Discover ways to help a child who is struggling with handwriting problems. Read our blogs
- Supporting High Learning Potential Children with Handwriting Difficulties
- Handwriting and High Learning Potential
Share our advice sheet for children Help With Handwriting
Read more about helping a young person with handwriting problems to demonstrate their learning in our advice sheet PA314 Handwriting Difficulties and Alternative Ways to Demonstrate Learning and the blog Rewriting the Writing Rule Book: Handwriting and High Learning Potential
Sensory Processing Difficulties
Sensory processing refers to the way the nervous system receives messages from the senses, analyses them and turns them into responses. For those with sensory processing difficulties, sensory information goes into the brain but does not get organised into what are considered appropriate responses. Children with this difficulty perceive and/or respond to sensory information differently to most other people.
Many children with dual or multiple exceptionality have some sensory processing difficulties and these can include being over or under sensitive to sensory stimuli (in sound, touch, smell, vision, proprioception and/or movement) and therefore avoiding it or overreacting to it, needing more sensory input, becoming distracted by sensory stimuli or failing to register sensory information.
For more information about sensory difficulties see our information pages:
Having one ‘exceptionality’ already impacts on social relationships, having two or more creates further social division. In addition, the issues that arise from the special education needs profile, such as executive functioning problems or problems with social communication/interaction, present a barrier to social development.
Being different to the norm in more than one way means that children with dual or multiple exceptionality struggle to find their ‘tribe’, contributing to social difficulties. This can be helped by finding others with similar interests to share them with.

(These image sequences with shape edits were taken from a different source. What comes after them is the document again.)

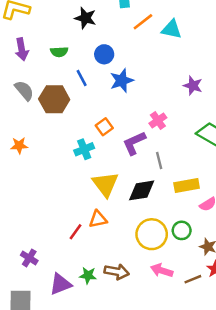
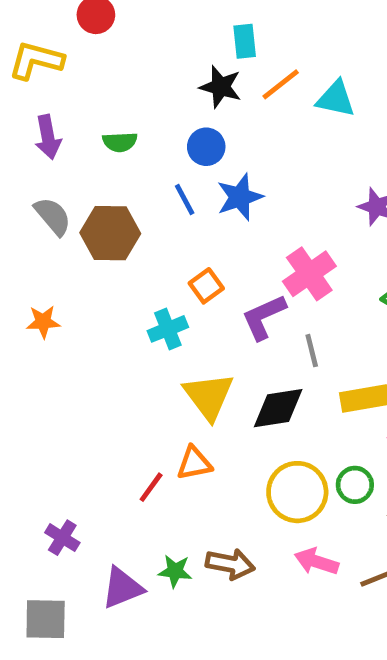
black star: (85, 18) -> (221, 87), moved
blue line: (82, 78) -> (185, 199), moved
pink cross: (158, 121) -> (309, 274), size x1.5

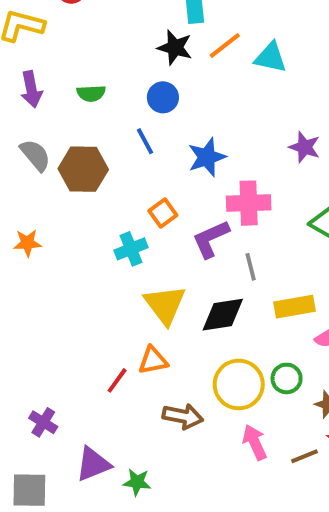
blue star: (240, 197) -> (207, 157), moved
pink cross: (309, 274) -> (249, 203), turned 33
pink arrow: (317, 562) -> (255, 442), turned 48
brown arrow: (230, 564) -> (183, 416), moved
green star: (175, 571) -> (137, 482), moved

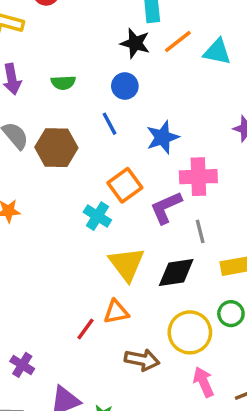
orange square: (163, 213) -> (125, 185), size x1.4
cyan cross: (131, 249) -> (97, 216), turned -36
green circle: (287, 378) -> (231, 314), moved

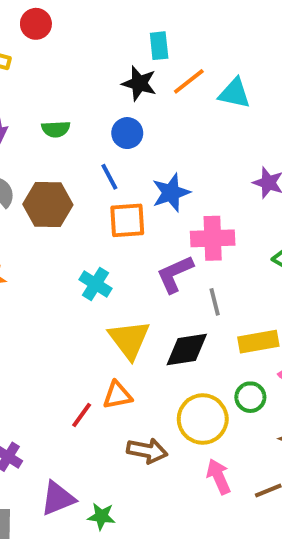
orange square: (125, 185) -> (127, 220), moved, turned 32

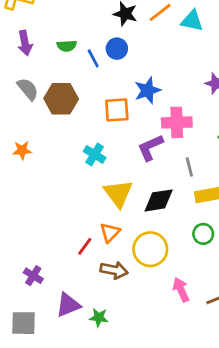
blue line: (109, 177) -> (93, 58), moved
gray line: (215, 302) -> (189, 167), moved
orange triangle: (117, 395) -> (110, 232), turned -35
yellow circle: (203, 419) -> (150, 249), moved
brown arrow: (147, 451) -> (114, 270), moved

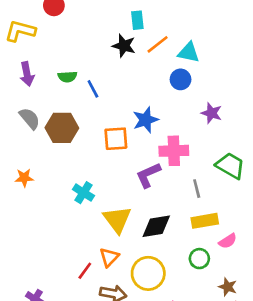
blue circle: (117, 49) -> (181, 79), moved
cyan cross: (95, 154) -> (84, 193), moved
gray line: (189, 167) -> (197, 189), moved

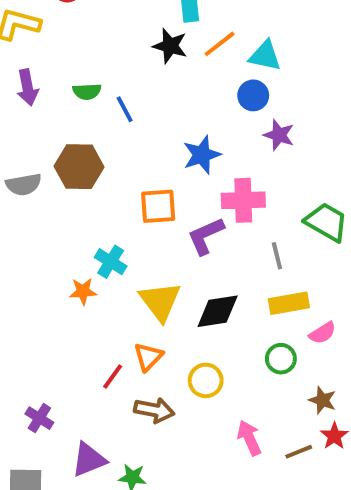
purple star: (211, 113) -> (279, 135), moved
gray semicircle: (30, 118) -> (24, 184), moved, turned 120
orange square: (116, 139) -> (158, 206), moved
orange star: (24, 178) -> (83, 291), moved
yellow circle: (148, 273) -> (206, 380), size x0.7

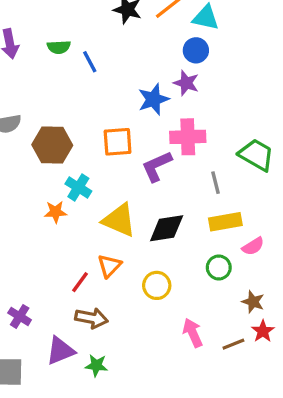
purple star: (279, 135) -> (186, 83), moved
brown hexagon: (79, 167) -> (52, 145), moved
yellow triangle: (160, 301) -> (119, 220), turned -30
brown arrow: (154, 410) -> (91, 318), moved

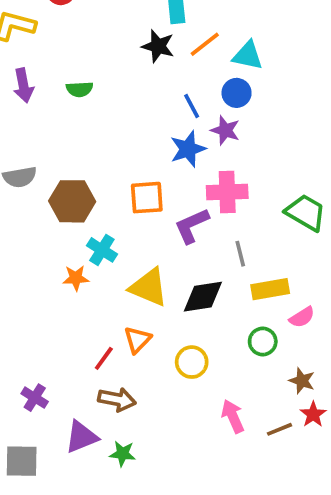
blue line: (90, 62) -> (192, 106), moved
gray line: (216, 183) -> (240, 254), moved

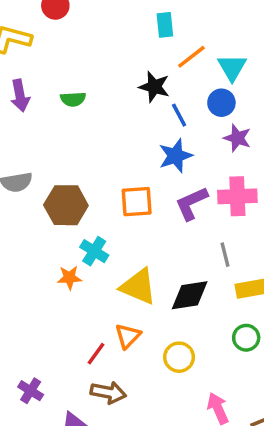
black star: (158, 46) -> (154, 87), moved
cyan triangle: (248, 56) -> (232, 67), turned 48
purple star: (225, 130) -> (237, 138), moved
pink cross: (227, 192) -> (237, 196), moved
purple L-shape: (192, 226) -> (191, 203), moved

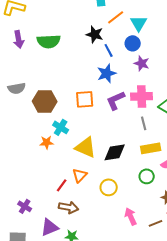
green semicircle: (73, 99) -> (49, 41), size x1.6
gray line: (225, 255) -> (144, 123), moved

When a child also has high ability, they can often appear to have few problems, so high social expectations are placed on them. Their social problems can often be explained away when they are younger but become more prominent as they get older.
Many children with dual or multiple exceptionality suffer from low self-esteem. The reasons for this are two-fold:
- Misunderstanding of others about their complex profile. The extremes of advanced abilities coupled with difficulties is confusing for people to understand. This misunderstanding has implications for the child’s sense of belonging, which is closely linked to self-esteem.
- There is a gap between having an understanding of what a high standard is for any activity and their barriers or lack of skill to implement at that level. This means that the child is overly critical of their own performance, even though their achievements might be age-appropriate or beyond.
Children need successful learning experiences to raise their self-esteem. This is one of the reasons that is it important to work with the strengths of children with dual or multiple exceptionality.
High Emotional Sensitivity
In addition to the high emotional sensitivity that children with high learning potential often experience, for example sensitivity to injustices and peril, the lack of self-control that is often present in children with special educational needs may exacerbate this. This can often lead to frustrated outbursts and in some cases violence towards others. However, where the profile of a child with dual or multiple exceptionality is known and supported, for example through positive behaviour management strategies, outbursts and violence are less likely to occur.